Many know my cousin Megan, and although she is normally a very private person she is in need of community support during a very difficult time. Megan is the sweetest person who has had a difficult three years.

 

In January of 2018 she took a misstep down a set of stairs and broke her heel, and her life hasn’t been the same since.

 

For months she dealt with excruciating pain that prevented her from partaking in activities of daily living, prevented restful sleep, and robbed her of normalcy. She was ultimately diagnosed with complex regional pain syndrome (CRPS). Conventional medical treatments and procedures unfortunately did not improve her pain. After exhaustive research she found The Spero Clinic in Arkansas which specialized in this type of debilitating pain, but it was four hours away from her home in Kansas. The treatments were expensive, not covered by their insurance, and she had to live apart from her husband. Miraculously after six months of treatment her CRPS went into “remission” and her quality of life improved dramatically.

 

She returned home to Kansas and for the next two years she maintained her improved quality of life. Unfortunately 2020 started a year that was going to prove to be one of her most difficult yet (as it was for so many!). At the beginning of 2020 she had a colonoscopy, followed by dental work, followed by a severe virus with lasting symptoms from March 2020-May 2020 which concluded with her breaking her other foot. By the Fall of 2020 she started to experience a multitude of gastrointestinal symptoms and by March 2021 she experienced such severe esophageal dysmotility that she could not even swallow puréed food. All of the muscles on the right side of her body weren’t working. The next step was to insert a feeding tube.

 

In desperation she contacted the clinic in Arkansas that helped her so much in 2018 as again conventional medical treatments and medications were not helping. She returned to Arkansas in March 2021 where she has remained until today. From there she has seen several specialists in Nebraska and North Carolina who diagnosed her with ehlers-danlos syndrome which affects connective tissue - essentially connective tissues and the nervous system are not synched with each other. Again, these non conventional treatments with chiropractors specializing in neurology and the immune system have helped her immensely.

 

Her medical team believes her treatments will continue to help improve her quality of life but continue to be paid for 100% out of pocket.
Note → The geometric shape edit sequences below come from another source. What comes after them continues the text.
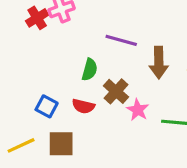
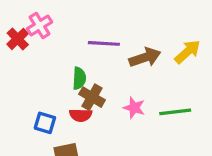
brown arrow: (159, 63) -> (145, 57), turned -96
brown cross: (116, 91) -> (92, 97), moved

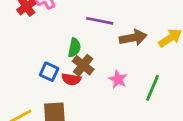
green line: (175, 112) -> (152, 88), turned -68
blue square: (45, 123) -> (49, 72), moved

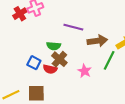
green semicircle: (74, 48) -> (54, 46), turned 80
green line: (152, 88) -> (109, 60), moved

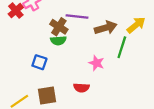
brown cross: (59, 59) -> (59, 27), moved
red semicircle: (50, 69) -> (81, 88), moved

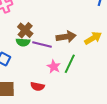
purple line: (77, 17) -> (42, 44), moved
green line: (122, 47) -> (70, 64), moved

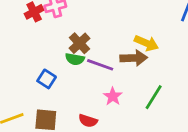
yellow arrow: (93, 38) -> (146, 43), moved, turned 48
green line: (70, 64) -> (154, 97), moved

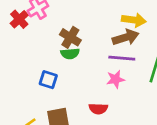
purple line: (100, 65) -> (122, 58), moved
pink star: (113, 96) -> (116, 79), turned -30

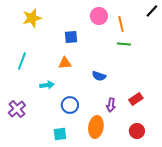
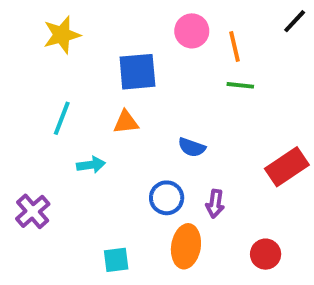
blue square: (71, 37) -> (137, 72), size x1.5
cyan line: (22, 61) -> (62, 118), moved
red rectangle: (136, 99) -> (287, 167), moved, size x1.5
blue circle: (70, 105) -> (167, 198), moved

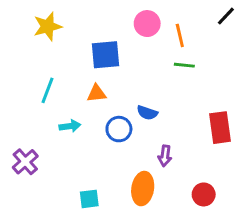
red rectangle: (287, 167) -> (220, 128), turned -64
blue circle: (167, 198) -> (119, 129), moved

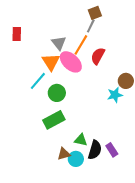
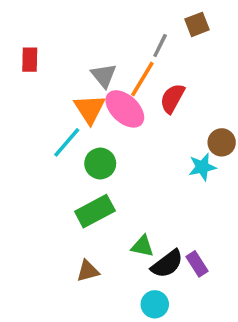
brown square: (95, 13) -> (197, 24), moved
black semicircle: (95, 150) -> (167, 264), turned 36
brown triangle: (64, 154) -> (88, 271), moved
cyan circle: (76, 159) -> (155, 304), moved

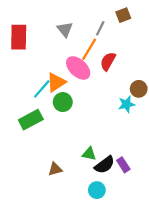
red rectangle: (30, 60) -> (19, 37), size x1.6
gray triangle: (104, 75) -> (65, 29), moved
orange triangle: (90, 109) -> (56, 82), moved, turned 30
green rectangle: (95, 211) -> (31, 120), moved

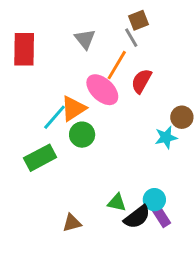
brown square: (123, 15) -> (138, 20), moved
gray line: (100, 28) -> (131, 38), turned -56
cyan circle: (97, 190) -> (154, 200), moved

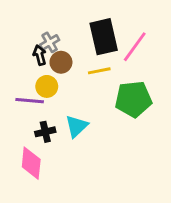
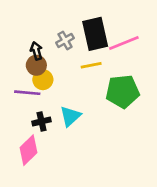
gray cross: (50, 42) -> (65, 40), moved
pink line: (135, 47) -> (124, 43), turned 32
brown circle: (61, 62) -> (36, 65), moved
pink diamond: (31, 163) -> (28, 150), turned 40

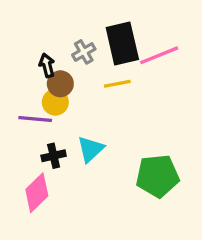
brown circle: (36, 65) -> (60, 84), moved
green pentagon: (123, 91) -> (157, 176), moved

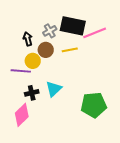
black rectangle: (122, 44) -> (73, 26), turned -65
brown circle: (60, 84) -> (46, 50), moved

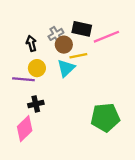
black rectangle: (73, 26) -> (82, 29), size x0.7
brown circle: (46, 50) -> (64, 45), moved
cyan triangle: (54, 89) -> (66, 68), moved

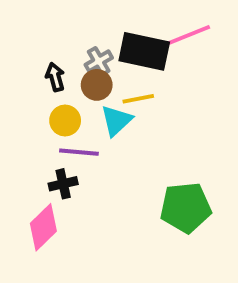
black rectangle: (82, 29) -> (144, 51), size x1.4
pink line: (106, 37) -> (188, 36), moved
brown circle: (64, 45) -> (97, 85), moved
purple line: (23, 79) -> (79, 152), moved

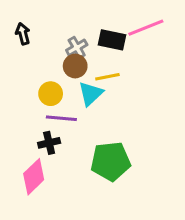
black rectangle: (144, 51) -> (112, 40), size x0.7
black arrow: (55, 77) -> (23, 34), moved
green pentagon: (186, 207) -> (111, 161), moved

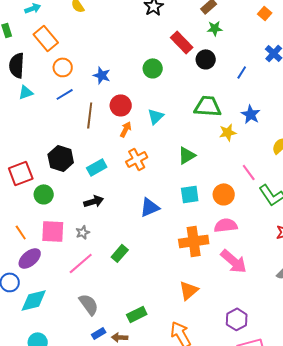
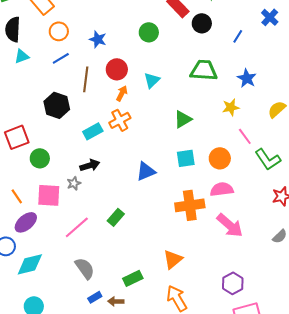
yellow star: (228, 132) -> (231, 107), moved
black hexagon: (61, 158) -> (57, 105), moved
orange cross: (137, 159) -> (120, 120), moved
gray star: (83, 232) -> (74, 183), moved
orange triangle: (189, 290) -> (173, 259), moved

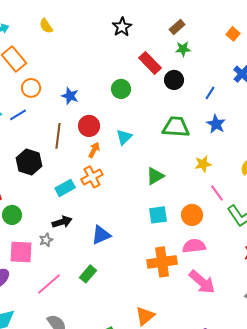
blue line: (61, 58) -> (18, 115), moved
blue star: (247, 78) -> (216, 124), moved
blue triangle: (146, 171) -> (101, 235), moved

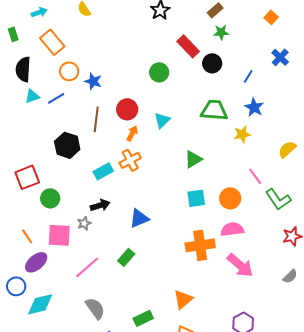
blue star: (70, 96) -> (93, 81), moved
yellow star: (203, 164) -> (242, 134), moved

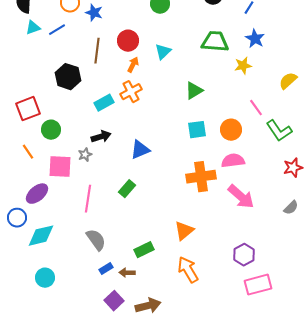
orange line: (27, 236) -> (28, 152), moved
pink line: (87, 267) -> (88, 199), turned -40

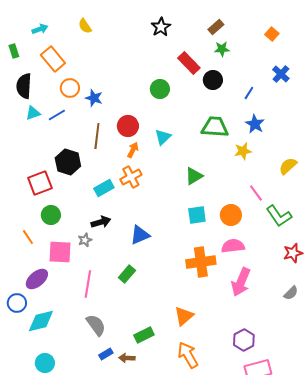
red square: (28, 109) -> (40, 183), moved
pink arrow: (241, 197) -> (241, 282), turned 72

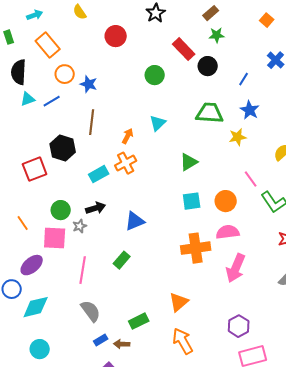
red circle: (128, 126) -> (116, 36), moved
green circle: (51, 215) -> (61, 210), moved

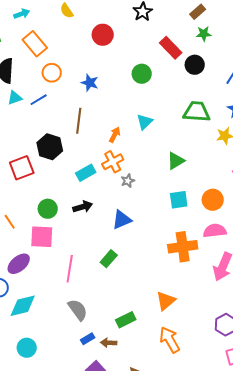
blue star: (89, 84) -> (90, 83), moved
gray star: (80, 226) -> (128, 181), moved

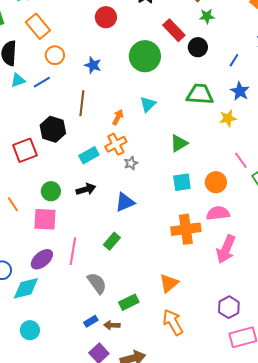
green circle: (142, 74) -> (145, 56), size x1.6
purple ellipse: (19, 264) -> (42, 259), moved
gray semicircle: (78, 310) -> (97, 283), moved

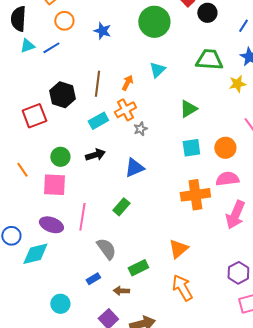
brown line: (82, 103) -> (97, 84), moved
purple ellipse: (42, 259) -> (51, 225), turned 60
blue rectangle: (91, 321) -> (93, 279), moved
cyan circle: (30, 330) -> (60, 304), moved

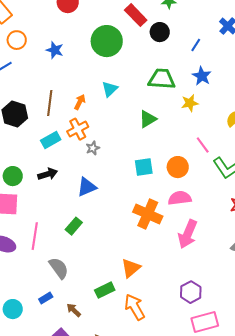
green triangle: (188, 109) -> (148, 119), moved
orange cross: (195, 195) -> (148, 214), turned 32
green rectangle: (138, 268) -> (105, 290), moved
brown arrow: (121, 291) -> (74, 310), turned 42
cyan circle: (60, 304) -> (13, 309), moved

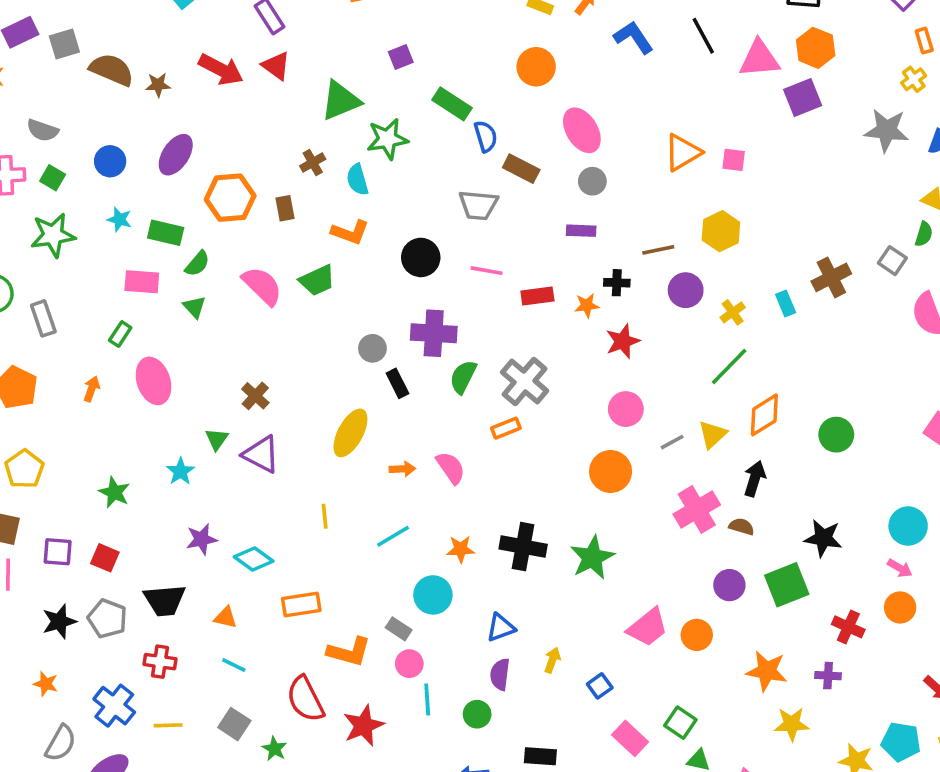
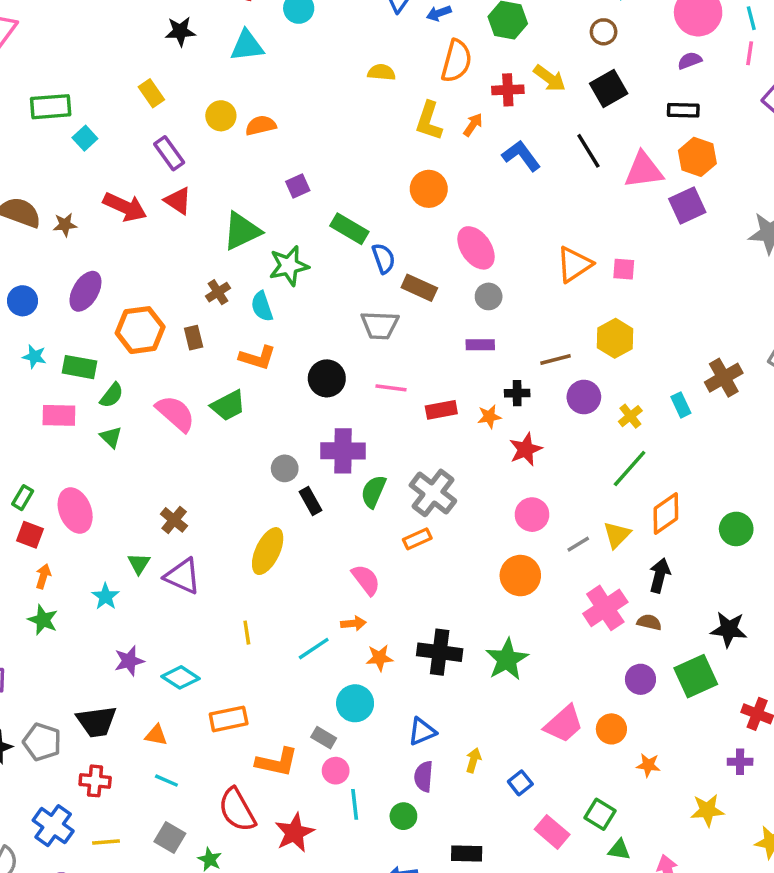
green rectangle: (120, 334) -> (23, 498), moved
orange arrow: (92, 389) -> (43, 576), moved
orange arrow: (402, 469) -> (353, 623), moved
red square: (105, 558) -> (30, 535), moved
orange star: (767, 671) -> (648, 765), moved, size x0.6

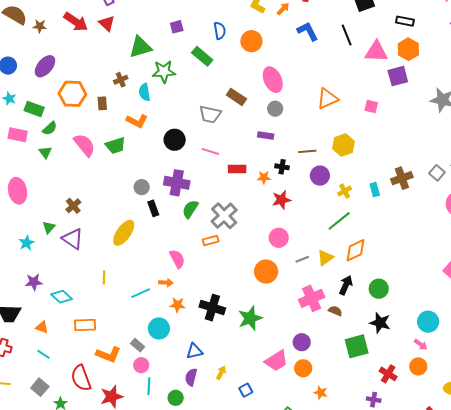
blue semicircle: (384, 258) -> (220, 31), moved
pink square: (624, 269) -> (371, 107), moved
green circle: (736, 529) -> (379, 289), moved
purple circle: (640, 679) -> (302, 342), moved

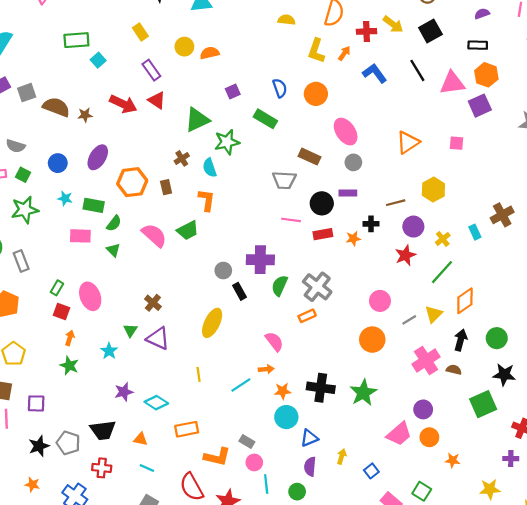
orange L-shape: (137, 121) -> (207, 200), turned -100
black circle: (175, 140) -> (322, 203), moved
red star: (281, 200) -> (405, 255), moved
cyan circle: (159, 328) -> (286, 417), moved

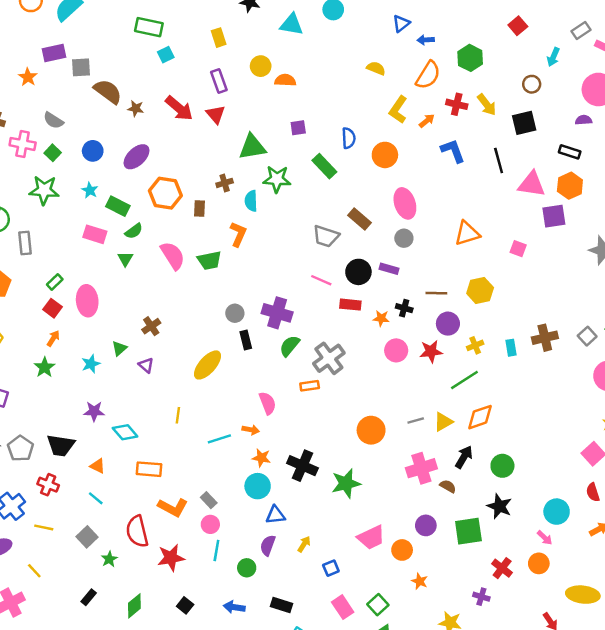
pink circle: (380, 301) -> (396, 350), moved
purple triangle: (158, 338) -> (146, 365), size x0.6
purple circle: (423, 409) -> (426, 525), moved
They have gone through their life savings and retirement paying not only medical bills but also a second residence in Arkansas.  Megan’s husband is in the Army and needs to remain in Kansas where he is stationed.

 

Their family and friends have been able to provide assistance but at this point the financial resources available to them have been depleted and they desperately need to ask for additional help. Please consider donating to help Megan regain her life and continue the treatments that have helped her. Raising funds to cover her treatments and some living expenses will allow her to focus on becoming well and alleviate some of the intense stress she has been feeling over the last eight months wondering how they will afford to continue. If you are able, she would appreciate any contribution, sharing this with your friends and family and keeping her in your thoughts and prayers. She thanks you from the bottom of her heart.